How to show plots as png inside a notebook?

I am using Bokeh plots inside a (classical) Jupyter notebook and that works fine.

However, when converting the notebook to pdf or showing the notebook directly from github, none of the plots are shown.

I previously used the “plotly” library instead of Bokeh and there it was possible to
choose if the plot is shown as an interactive graph (which also cannot get converted to pdf or shown in github) or instead render the plot as png, svg, or some other static image inside the notebook. In that case the plot is visible after conversion or when viewing the notebook directly from github.

I could not find a similar option for Bokeh. Am I missing something? Is it possible with Bokeh to render a plot as a static image inline in a Jupyter notebook?

You’ll need to use IPython.display as demonstrated in this notebook:

https://github.com/bokeh/tutorial/blob/main/notebooks/13_exporting_embedding.ipynb

So this basically means it is not possible for bokeh to produce the image data in memory / in the notebook only since with display method, each plot needs to get stored as a file somewhere first, right?
Which means also that the client code needs to somehow take care of cleaning up all the files when the notebook is exited or the program terminates?

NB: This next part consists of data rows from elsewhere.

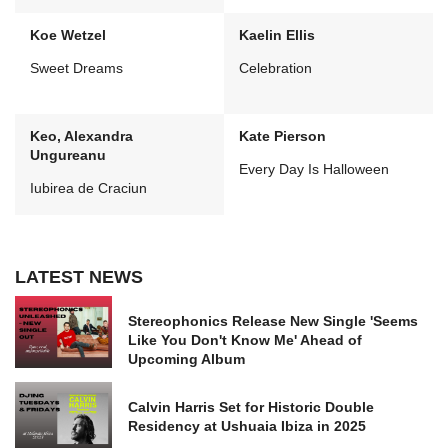
Koe Wetzel
Kaelin Ellis
Sweet Dreams
Celebration
Keo, Alexandra
Kate Pierson
Ungureanu
Every Day Is Halloween
Iubirea de Craciun
LATEST NEWS
Stereophonics Release New Single 'Seems
Like You Don't Know Me' Ahead of
Upcoming Album
Calvin Harris Set for Historic Double
Residency at Ushuaia Ibiza in 2025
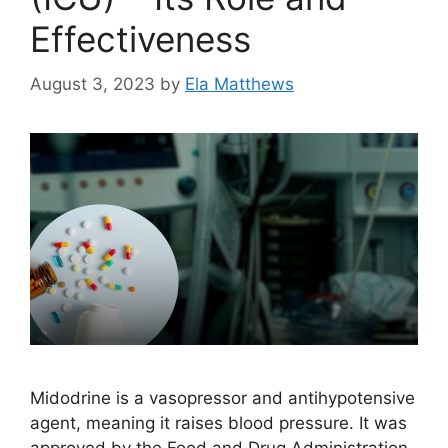
Effectiveness
August 3, 2023
by
Ela Matthews
Midodrine is a vasopressor and antihypotensive
agent, meaning it raises blood pressure. It was
approved by the Food and Drug Administration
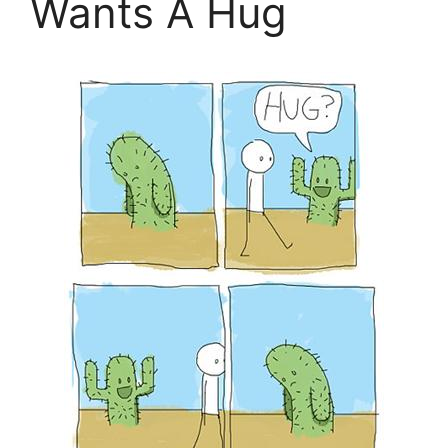
Wants A Hug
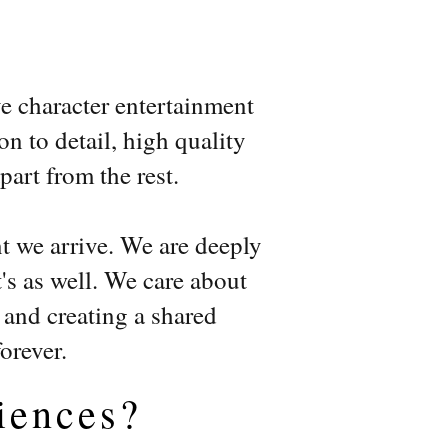
n
ve character entertainment
on to detail, high quality
art from the rest.
t we arrive. We are deeply
's as well. We care about
, and creating a shared
forever.
iences?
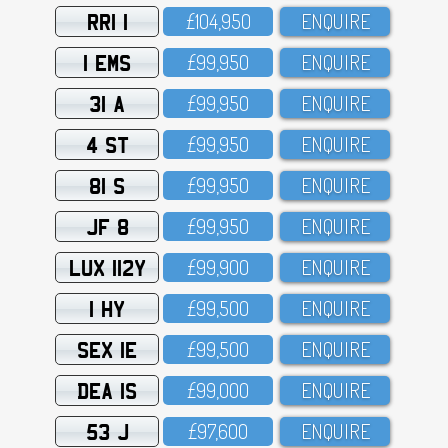
RRI 1
£1O4,95O
ENQUIRE
1 EMS
£99,95O
ENQUIRE
31 A
£99,95O
ENQUIRE
4 ST
£99,95O
ENQUIRE
81 S
£99,95O
ENQUIRE
JF 8
£99,95O
ENQUIRE
LUX 112Y
£99,9OO
ENQUIRE
1 HY
£99,5OO
ENQUIRE
SEX 1E
£99,5OO
ENQUIRE
DEA 1S
£99,OOO
ENQUIRE
53 J
£97,6OO
ENQUIRE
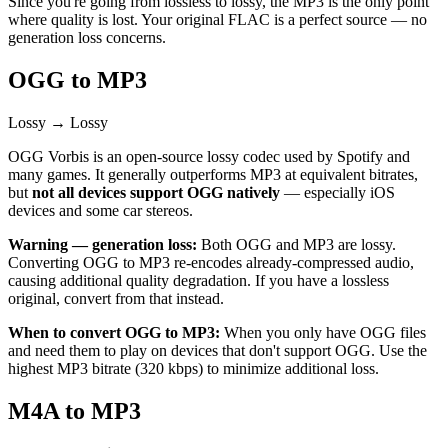
Since you're going from lossless to lossy, the MP3 is the only point
where quality is lost. Your original FLAC is a perfect source — no
generation loss concerns.
OGG to MP3
Lossy → Lossy
OGG Vorbis is an open-source lossy codec used by Spotify and
many games. It generally outperforms MP3 at equivalent bitrates,
but
not all devices support OGG natively
— especially iOS
devices and some car stereos.
Warning — generation loss:
Both OGG and MP3 are lossy.
Converting OGG to MP3 re-encodes already-compressed audio,
causing additional quality degradation. If you have a lossless
original, convert from that instead.
When to convert OGG to MP3:
When you only have OGG files
and need them to play on devices that don't support OGG. Use the
highest MP3 bitrate (320 kbps) to minimize additional loss.
M4A to MP3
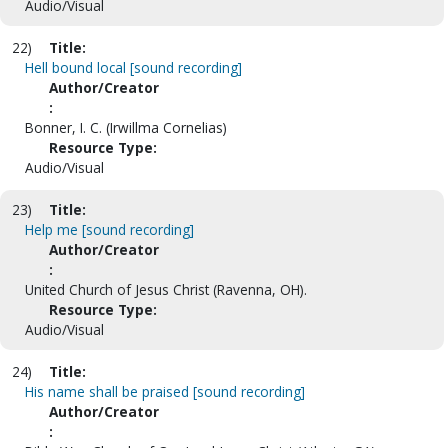
Audio/Visual
22)
Title:
Hell bound local [sound recording]
Author/Creator
:
Bonner, I. C. (Irwillma Cornelias)
Resource Type:
Audio/Visual
23)
Title:
Help me [sound recording]
Author/Creator
:
United Church of Jesus Christ (Ravenna, OH).
Resource Type:
Audio/Visual
24)
Title:
His name shall be praised [sound recording]
Author/Creator
:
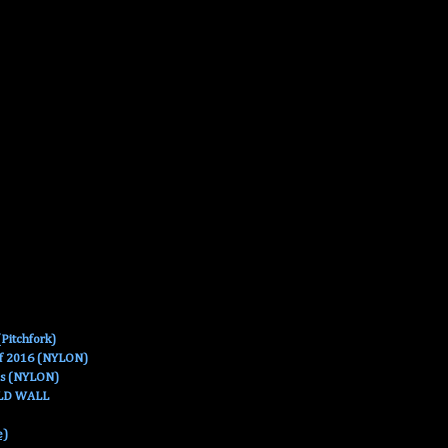
Pitchfork)
Of 2016 (NYLON)
es (NYLON)
OLD WALL
e)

This looks a bit clumsy to me TBH, it should not be hard, I think, for bokeh to produce the image data on the fly and send it to the output in a panel or the notebook without the necessity to store it in a file first? This is something that works quite simply in Plotly because with any invocation of show() one can specify the renderer for this, e.g. show(renderer=“png”) or show(renderer=“notebook”) which makes it easy to control how this is done for the entire notebook and e.g. choose a different renderer when the notebook gets converted to html or pdf

So this basically means it is not possible for bokeh to produce the image data in memory

I didn’t say that, but you also didn’t specify what exactly you were after, so I gave you the simplest most common answer. You can also look at the lower level get_screenshot_as_png function that returns a PIL.Image. I’m not sure what Jupyter APIs if any are needed to display a PIL.Image inline in notebooks, so I can’t advise on that, but I would imagine it is possible.